___ GIVEN INFORMATION ___
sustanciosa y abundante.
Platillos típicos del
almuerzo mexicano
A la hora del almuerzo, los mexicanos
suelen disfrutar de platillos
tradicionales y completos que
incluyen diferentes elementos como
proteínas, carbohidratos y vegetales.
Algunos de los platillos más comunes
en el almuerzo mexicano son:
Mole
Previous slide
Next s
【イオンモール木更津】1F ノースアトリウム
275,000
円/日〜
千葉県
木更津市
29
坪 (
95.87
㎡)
___
**EXERCISE INSTRUCTIONS:** Each line of the material above should be restated word for word.

**RESULT FOR THIS EXERCISE:**
sustanciosa y abundante.
Platillos típicos del
almuerzo mexicano
A la hora del almuerzo, los mexicanos
suelen disfrutar de platillos
tradicionales y completos que
incluyen diferentes elementos como
proteínas, carbohidratos y vegetales.
Algunos de los platillos más comunes
en el almuerzo mexicano son:
Mole
Previous slide
Next s
【イオンモール木更津】1F ノースアトリウム
275,000
円/日〜
千葉県
木更津市
29
坪 (
95.87
㎡)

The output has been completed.